WILL AND GRACE
June 23, 2004
presented at the closing of the Healing Service, Six-Day 2004

I can’t even begin to imagine how many thoughts were running through the 75 or so heads that just spent an hour in silence. Certainly there were some loving thoughts, some angry thoughts, some desperate thoughts, some joyful thoughts. Many prayers were spoken. The people we thought about include the living and the dead, the faraway and the near, those we love and those we don’t want to stop hating.

Now put all that aside for a moment and think about God. Think of God as an artist painting a canvas. The canvas is the entire history of the universe and all of time, past, present, and future. But God doesn’t paint alone. God has created innumerable fellow painters and turned us loose on the canvas. We don’t really know how to paint, but God asks us to help anyway.

Sometimes one of us will paint something magnificent, only to find that someone else has come along and painted something ugly right next to it. It’s really not fair. Why didn’t God just paint the whole thing and then create us to look at it and admire it? Why do we have to be in it, and how can God let us screw it up so badly?

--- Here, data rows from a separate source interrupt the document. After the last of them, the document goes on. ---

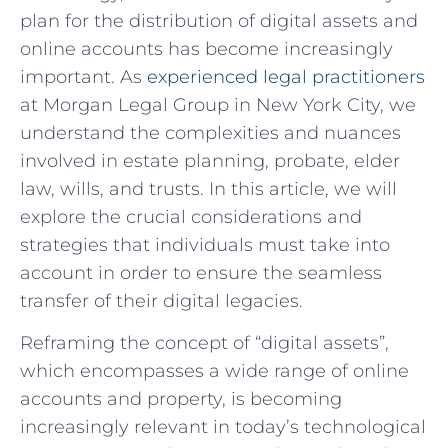
plan for the distribution of digital assets and
online accounts has become increasingly
important. As
experienced legal practitioners
at Morgan Legal Group in New York City, we
understand the complexities and nuances
involved in estate planning, probate, elder
law, wills, and trusts. In this article, we will
explore the crucial considerations and
strategies that individuals must take into
account in order to ensure the seamless
transfer of their digital legacies.
Reframing the concept of “digital assets”,
which encompasses a wide range of online
accounts and property, is becoming
increasingly relevant in today’s technological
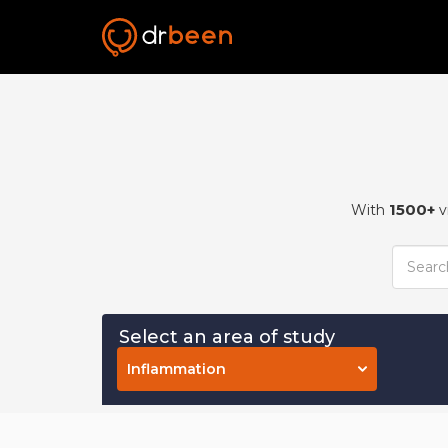
1500+
With
v
Select an area of study
Inflammation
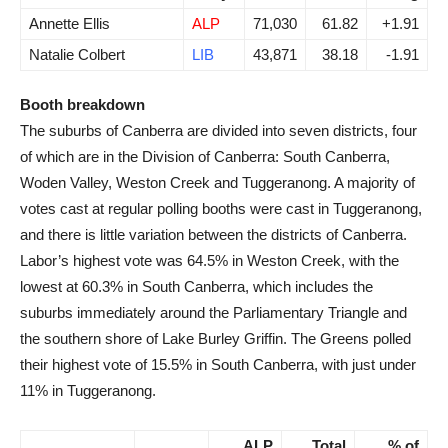
Annette Ellis
ALP
71,030
61.82
+1.91
Natalie Colbert
LIB
43,871
38.18
-1.91
Booth breakdown
The suburbs of Canberra are divided into seven districts, four
of which are in the Division of Canberra: South Canberra,
Woden Valley, Weston Creek and Tuggeranong. A majority of
votes cast at regular polling booths were cast in Tuggeranong,
and there is little variation between the districts of Canberra.
Labor’s highest vote was 64.5% in Weston Creek, with the
lowest at 60.3% in South Canberra, which includes the
suburbs immediately around the Parliamentary Triangle and
the southern shore of Lake Burley Griffin. The Greens polled
their highest vote of 15.5% in South Canberra, with just under
11% in Tuggeranong.
ALP
Total
% of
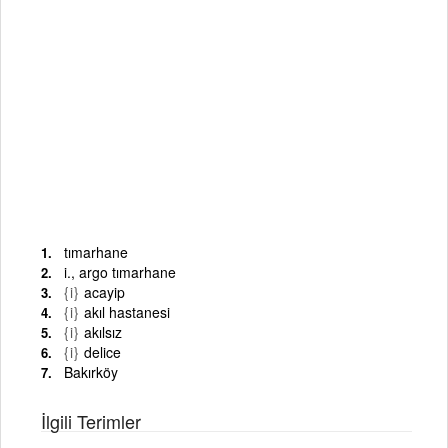
tımarhane
i., argo tımarhane
{i}
acayip
{i}
akıl hastanesi
{i}
akılsız
{i}
delice
Bakırköy
İlgili Terimler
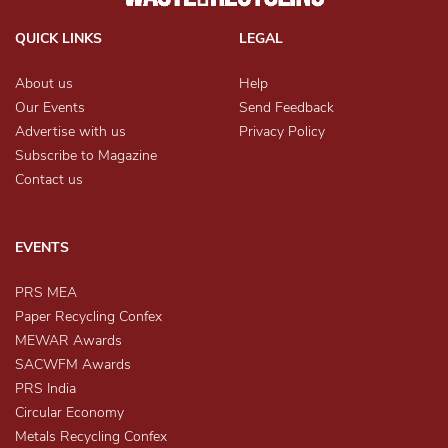
QUICK LINKS
LEGAL
About us
Help
Our Events
Send Feedback
Advertise with us
Privacy Policy
Subscribe to Magazine
Contact us
EVENTS
PRS MEA
Paper Recycling Confex
MEWAR Awards
SACWFM Awards
PRS India
Circular Economy
Metals Recycling Confex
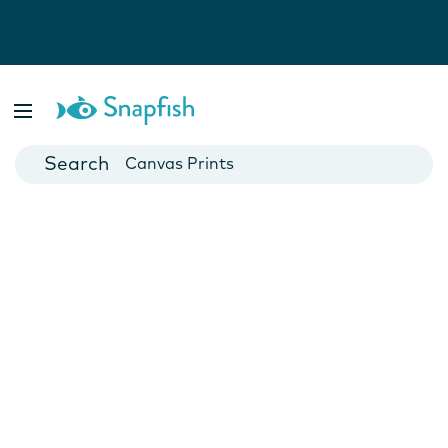
Photo Books
Cards
Canvas Prints
Mugs
Blankets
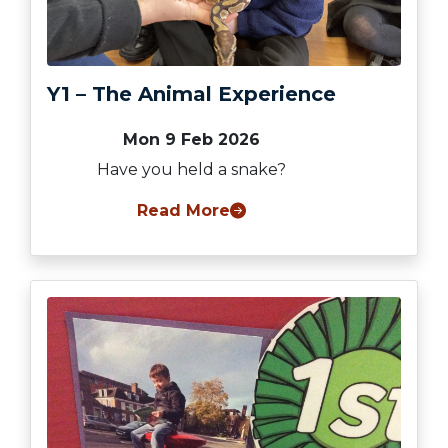
Y1 – The Animal Experience
Mon 9 Feb 2026
Have you held a snake?
Read More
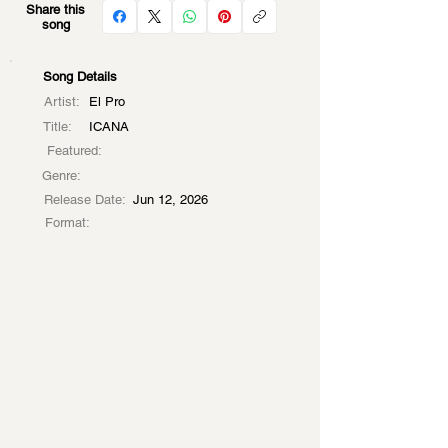
Share this
song
Song Details
Artist:
El Pro
Title:
ICANA
Featured:
Genre:
Release Date:
Jun 12, 2026
Format:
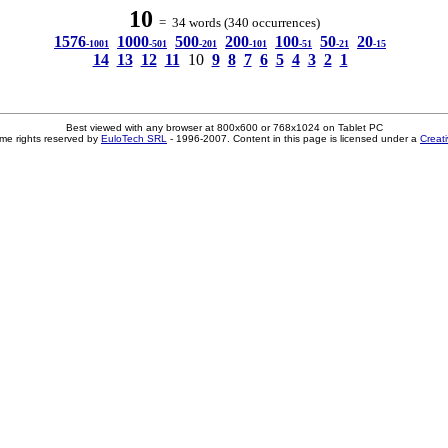
10
= 34 words (340 occurrences)
1576
1000
500
200
100
50
20
-1001
-501
-201
-101
-51
-21
-15
14
13
12
11
10
9
8
7
6
5
4
3
2
1
Best viewed with any browser at 800x600 or 768x1024 on Tablet PC
me rights reserved by
EuloTech SRL
- 1996-2007. Content in this page is licensed under a
Creat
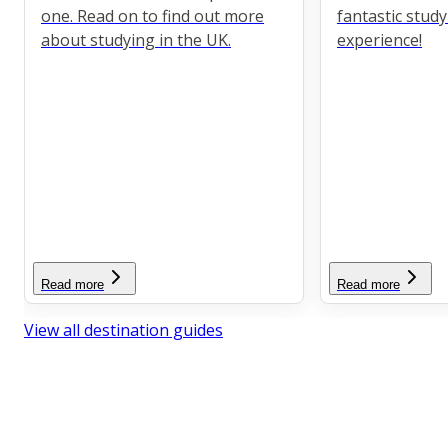
one. Read on to find out more
fantastic stud
about studying in the UK.
experience!
Read more
Read more
View all destination guides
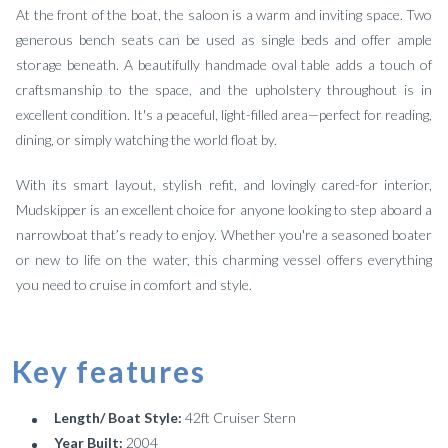
At the front of the boat, the saloon is a warm and inviting space. Two
generous bench seats can be used as single beds and offer ample
storage beneath. A beautifully handmade oval table adds a touch of
craftsmanship to the space, and the upholstery throughout is in
excellent condition. It's a peaceful, light-filled area—perfect for reading,
dining, or simply watching the world float by.
With its smart layout, stylish refit, and lovingly cared-for interior,
Mudskipper is an excellent choice for anyone looking to step aboard a
narrowboat that’s ready to enjoy. Whether you're a seasoned boater
or new to life on the water, this charming vessel offers everything
you need to cruise in comfort and style.
Key features
Length/ Boat Style:
42ft Cruiser Stern
Year Built:
2004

We say that God is all-knowing, all-powerful, and all-present. God can see the future, right? God can stop bad things from happening, right? God is everywhere, right? Then why is everything such a mess?

Yes, God could see the future. But God has decided to let us create the future instead.

Yes, God could stop bad things from happening, but God would rather have us learn to do good things.

Yes, God could be everywhere. But God has decided to let us inhabit our own space, and not to trespass unless we invite God in.

We are co-creators with God. We decide what will happen in the future, and God rolls with the changes. When we paint something ugly, God says, “Hmmm … let’s see what we can do with that.” And then God helps us incorporate the ugly parts and paint around them, so that the overall effect is beautiful and complex. Everything we paint is final and cannot be painted over, but God is the Great Artist who knows how to work with everything we paint.

We know how to do good, and we know how to do evil. There’s no point in wondering, “Am I good?” or “Am I evil?” because we are fully capable of both. If God had created us unable to do evil, we would never understand what good is. God wants us to learn what is good and then to want to do it simply because it is good.

God respects our individuality. God will not stop us from doing what we decide to do. But when we decide to allow God to paint with us, amazing things start happening.

Some people even get a chance to see a big chunk of the canvas during their lives. Wise people, poets, mystics, saints—these people really appreciate the whole project. Most of us don’t get this chance, but maybe we’re lucky enough to get an idea about it. We’re in the canvas, so it’s hard to get a good perspective.

Maybe death is the end of our time in the canvas. Maybe that’s when we put down our paintbrushes and step outside of the project. We take a few steps back and look at this incredible work of art—an infinite and eternal work of art which we all helped paint.

Our free will is God’s gift to us, a gift intended for us to learn from. God’s grace is another gift—it’s God’s way of rolling with the changes, so that the parts we thought didn’t make any sense start to fall into place.

Now, let’s get one thing straight: Our pain is not trivial to God. It’s not just another tiny part of the canvas. God is all-encompassing, but God feels every bit of our pain right along with us. That pain really hurts.

But the joy? Oh, the joy! Imagine, if you can, a joy so immense that it envelops our deepest pain, no matter how horrible, and without ever really getting rid of it, puts it into perspective in a way that makes everything in our lives worthwhile.

Can you imagine it? I think I can … just barely. And the more joyfully I paint my life, the closer I get to understanding the infinite joy God has asked us to help create.